Tampa Bay Downs Steward Dennis Lima Passes Away
Saturday, May 27, 2023

    (Editor's note: From his first day as a steward in 1993 to this past season, I can't count the number of times I entered the track through the west gate near the horsemen's parking lot and Dennis would be there holding court with one or more patrons. Every time, he would wind it up and we would end up getting up to date on various subjects. He was as low-key as someone in his position could be - an absolute gentleman. Over the years, I went to the steward's room on various occasions to get their take on a disqualification - or the lack of one - and he always took the time to explain the call. "He will be missed" is a cliche often used for those we lose, and for Dennis, it goes double). 

By Mike Henry, Tampa Bay Downs

    Dennis Lima wore a variety of hats during his 30 years as an Association Steward at Tampa Bay Downs – mentor, friend and confidant foremost among them.

    “He was somebody you could always talk to, and you could trust him to give you good advice,” said Tampa Bay Downs racing official Jenn Moore. “And he treated everybody equally. He was so down to earth and never got riled up.

  “It (his passing) is just a huge loss for everybody.”

    Lima, who died Wednesday at age 77 after a brief illness, judged the races from the stewards' office atop the Oldsmar grandstand next to the announcer's booth. He and former Tampa Bay Downs announcer Richard Grunder formed a lasting friendship based on numerous shared interests and a deep respect for each other's knowledge and professionalism.

    “He was a very even-tempered guy who handled himself the same with all types of people, from grooms to Hall of Fame trainers,” Grunder said. “He had the perfect personality to be a steward. He read the films really good, knew the job inside-out and any tough situations that came up, he would take the reins and make the call. I've been in press boxes from the Pacific Northwest to Florida, and he was one of the best I've ever worked with.

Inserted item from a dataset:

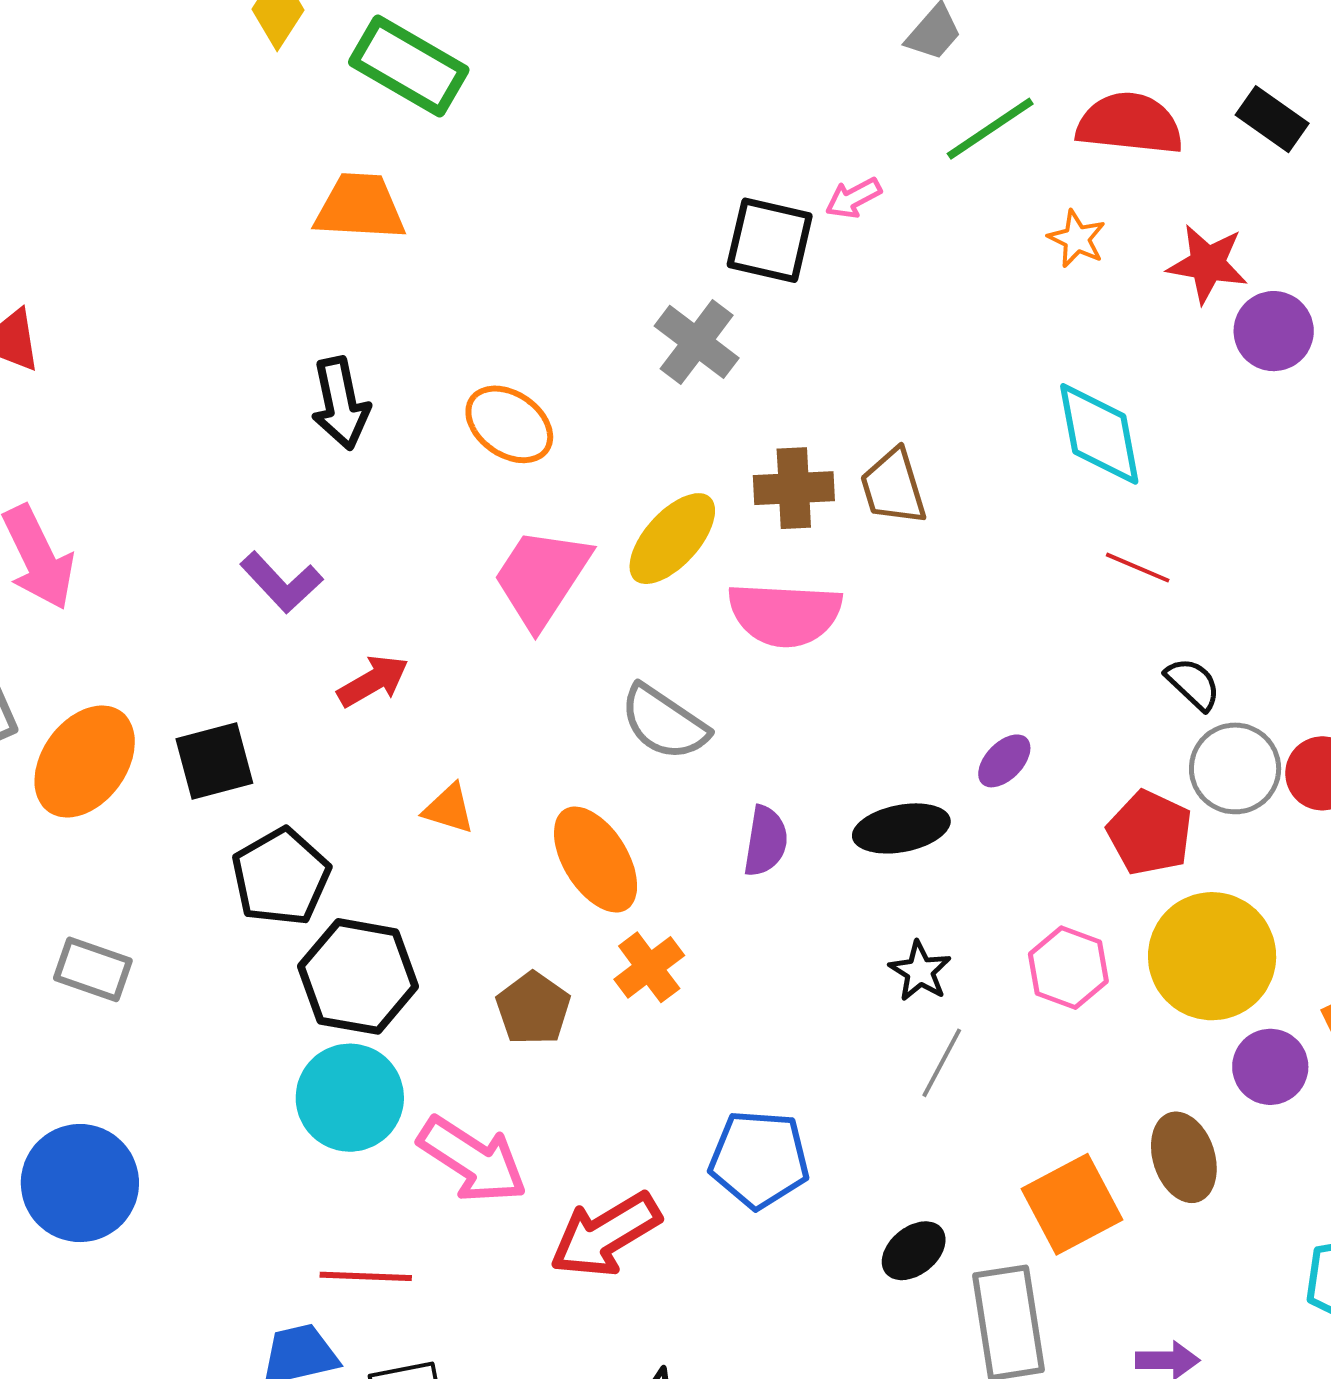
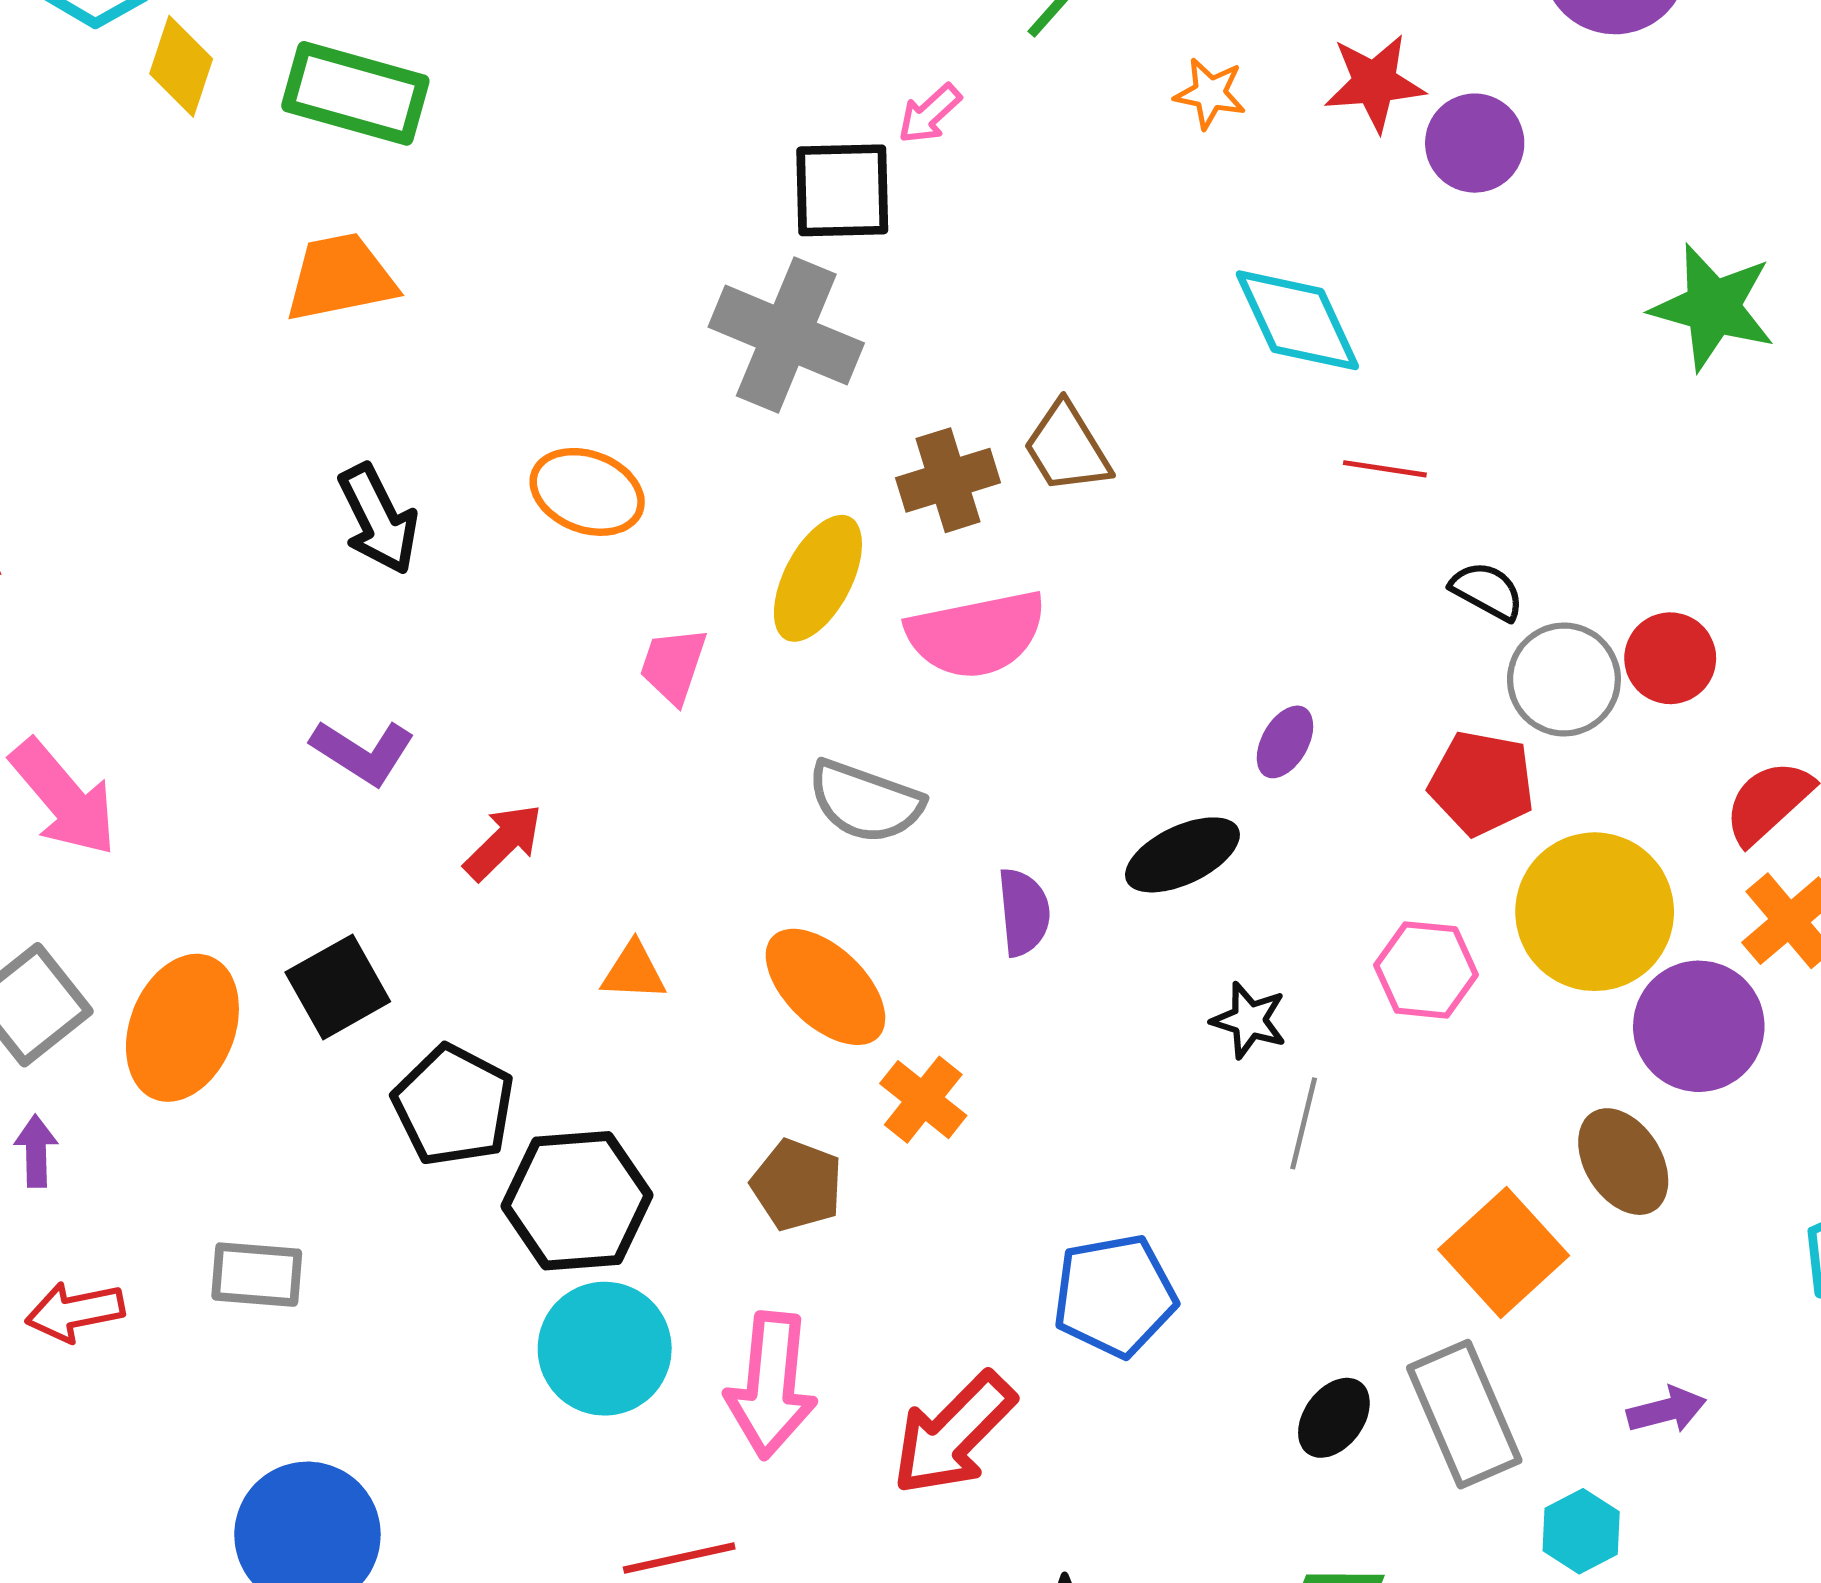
gray cross: (697, 342) -> (786, 335), size x1.4
pink trapezoid: (541, 577) -> (673, 665), size x0.6
purple circle: (1270, 1067) -> (1699, 1026), size x1.4
pink arrow: (473, 1160) -> (771, 1385), turned 77
black ellipse: (914, 1251) -> (1334, 1418), moved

    “Plus, he was just a fun guy to be around. He was a witty, old New England son of a gun.”

    Lima gained respect from horsemen, jockeys, other track officials and even fans for his thorough knowledge of the sport's rules and regulations and his ability to apply them without bias. “You could ask him a rules question and he would rattle the answer off the top of his head,” Moore said.

    As much as Moore, Grunder and so many others at Tampa Bay Downs came to feel like family around Lima, their knowledge of his background in racing was primarily limited to working with him here on a daily basis. About a lifetime ago – actually, closer to 60 years – Lima rode a train from Rhode Island to Florida with a shipment of horses bound for the Tampa Bay Downs (then Sunshine Park) barn of trainer Doc Canzano.

    Lima took off soon after graduating from Pawtucket West High School in Rhode Island, not far from Narragansett Park, where his older brother Eddie had turned him on to racing a few years earlier and helped him get work as a groom and hotwalker.

    After returning north in 1964, Lima trained his own horses in New England, was an assistant trainer to Ned Allard and worked as a jockey's agent.

    Believing his future to be in the racing office, Lima served with the Massachusetts fair-racing circuit and at Suffolk Downs in Massachusetts and Rockingham Park in New Hampshire as a placing judge, paddock judge and entry clerk. He was named an alternate steward at those tracks in 1987, becoming a full-time steward three years later. He worked in that role at Rockingham from 1990 until the track closed in 2002.

    By then, he was well-established at Tampa Bay Downs, having been hired in 1993 as an Association Steward by then-General Manager John Grady. Lima also worked from 2003-2021 as a State Steward at Delaware Park.

    Lima's credo as a steward was straightforward, as he outlined 10 years ago to a reporter. “The most important thing is to be as fair and consistent as possible with our rulings and our judgment calls during the races. For me, the most rewarding aspect of this job is when you finish a meet knowing you have done your part to keep it as safe as you can for the horses and the jockeys.”

    He was also attuned to the importance of maintaining the public trust, saying during that same interview the one major change he would make to racing would be to “establish more uniformity in medication rules and penalties, especially with so many trainers shipping horses from state to state.”

    Lima is survived by his wife, Celeste; their children, Monique and Shaun; several grandchildren; and a son, Dennis E. Lima. He was pre-deceased by a daughter, Melissa. Per his wishes, no service will be held.

    In lieu of flowers, donations may be sent to Suncoast Hospice Foundation, 5771 Roosevelt Blvd., Clearwater, FL 33760.